The One Big Beautiful Bill Act and Your Financial Plan

30% written by AI, reviewed and approved by Michael Carson, Chief Compliance Officer

On July 4, 2025, President Trump signed the One Big Beautiful Bill Act (OBBBA), introducing major tax and retirement planning changes.

This legislation represents a sweeping update to tax and retirement policy. After covering other policy areas, the OBBA's Title VII, ‘Finance,’ introduces key changes to the tax code. The following sections explain how your financial plan may be affected.

Income Tax Brackets
OBBBA permanently establishes the 2017 Tax Cuts and Jobs Act (TCJA) tax provisions, removing uncertainty in retirement planning.

The seven-bracket federal income tax structure (10% to 37%) is now permanent, with annual inflation adjustments. The 10% and 12% brackets get an extra adjustment starting in 2026.

The standard deduction increases for 2025 and becomes permanent: 

  • $15,750 for individuals (up from $15,000)
  • $31,500 for married couples filing jointly (up from $30,000)
  • $23,625 for heads of household

For retirement savers, this creates a stable tax environment for making long-term decisions about contribution strategies, Roth conversions, and withdrawal plans.

Roth IRA Conversions
Roth conversions may be more attractive now that tax brackets are permanent, making it easier to plan conversions.

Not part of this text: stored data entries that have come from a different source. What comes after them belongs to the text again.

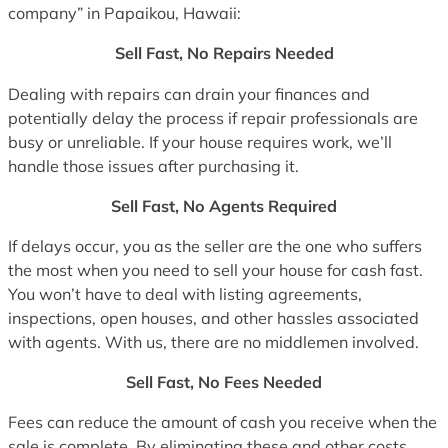
company” in Papaikou, Hawaii:
Sell Fast, No Repairs Needed
Dealing with repairs can drain your finances and
potentially delay the process if repair professionals are
busy or unreliable. If your house requires work, we’ll
handle those issues after purchasing it.
Sell Fast, No Agents Required
If delays occur, you as the seller are the one who suffers
the most when you need to sell your house for cash fast.
You won’t have to deal with listing agreements,
inspections, open houses, and other hassles associated
with agents. With us, there are no middlemen involved.
Sell Fast, No Fees Needed
Fees can reduce the amount of cash you receive when the
sale is complete. By eliminating these and other costs,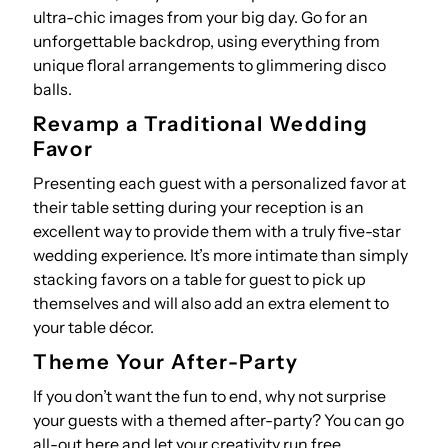
ultra-chic images from your big day. Go for an
unforgettable backdrop, using everything from
unique floral arrangements to glimmering disco
balls.
Revamp a Traditional Wedding
Favor
Presenting each guest with a personalized favor at
their table setting during your reception is an
excellent way to provide them with a truly five-star
wedding experience. It’s more intimate than simply
stacking favors on a table for guest to pick up
themselves and will also add an extra element to
your table décor.
Theme Your After-Party
If you don’t want the fun to end, why not surprise
your guests with a themed after-party? You can go
all-out here and let your creativity run free.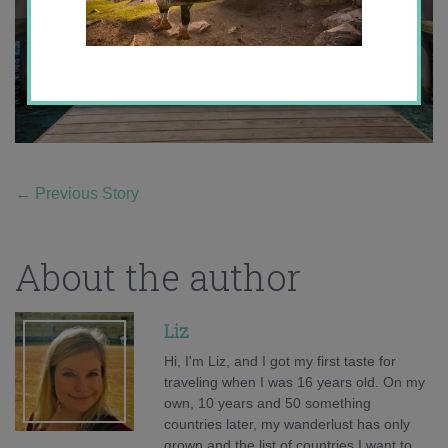
←
Previous Story
About the author
Liz
Hi, I'm Liz, and I got my first taste for
traveling when I was 16 years old. On my
own, 10 years and 50 something
countries later, my wanderlust has only
grown and the list of countries I want to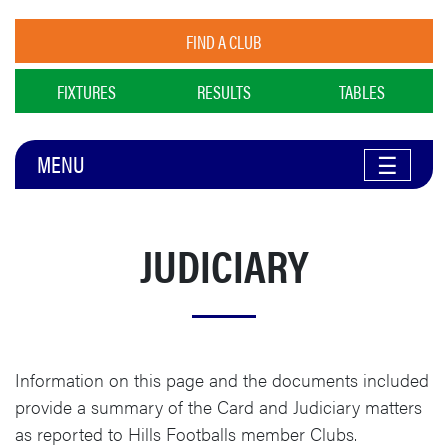
FIND A CLUB
FIXTURES
RESULTS
TABLES
MENU
☰
JUDICIARY
Information on this page and the documents included
provide a summary of the Card and Judiciary matters
as reported to Hills Footballs member Clubs.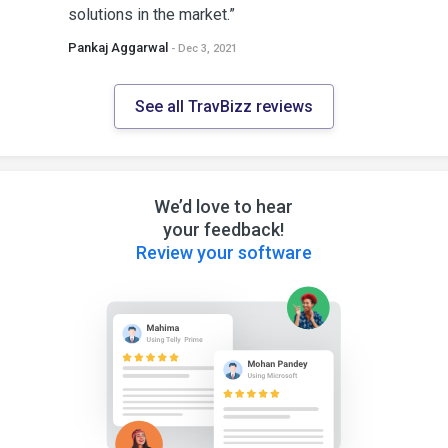
solutions in the market.”
Pankaj Aggarwal
- Dec 3, 2021
See all TravBizz reviews
We’d love to hear
your feedback!
Review your software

However, if you are a retiree planning on a large conversion for 2025 and beyond, you'll want to watch your income closely income so you don't exceed the new Senior Bonus Deduction thresholds. For example, a married couple whose income rises from $150,000 to $250,000 could lose the $12,000 Senior Bonus Deduction.

Deductions on Individual Deductions for State and Local Tax (SALT) 
OBBBA raises the SALT cap for taxpayers who itemize their deductions. This provision allows you to deduct more state and local taxes from your federal taxable income including property tax, and sales or income tax (not both). The deduction, previously $10,000, was increased to $40,000 for married couples earning up to $500,000 through 2029, with a 30% phase-down for income exceeding $500,000. 

Tax Benefits For Workers
Do you work for tips or receive overtime pay? If so, OBBBA offers some significant deductions for you: 

  1. Tip Income Deduction: Workers in tipped occupations can deduct up to $25,000 in annual tip income.
  2. Overtime Deduction: Up to $12,500 ($25,000 for joint filers) in overtime compensation can be deducted each year.

These deductions phase out for higher-income taxpayers, so careful planning is essential to maximize your benefits.

Charitable Giving Tax Deductions
Beginning in 2026, OBBBA will change the charitable deduction rules for both standard and itemized filers.

A new universal charitable deduction allows up to $1,000 ($2,000 for married couples filing jointly) for standard deduction filers.

For those who itemize, there’s a new 0.5% AGI floor on charitable deductions, effective as of 2026. In practice, this means itemizers can only deduct charitable contributions that exceed 0.5% of their AGI. For instance, a couple with $250,000 AGI would need donations exceeding $1,250 before claiming any charitable deduction.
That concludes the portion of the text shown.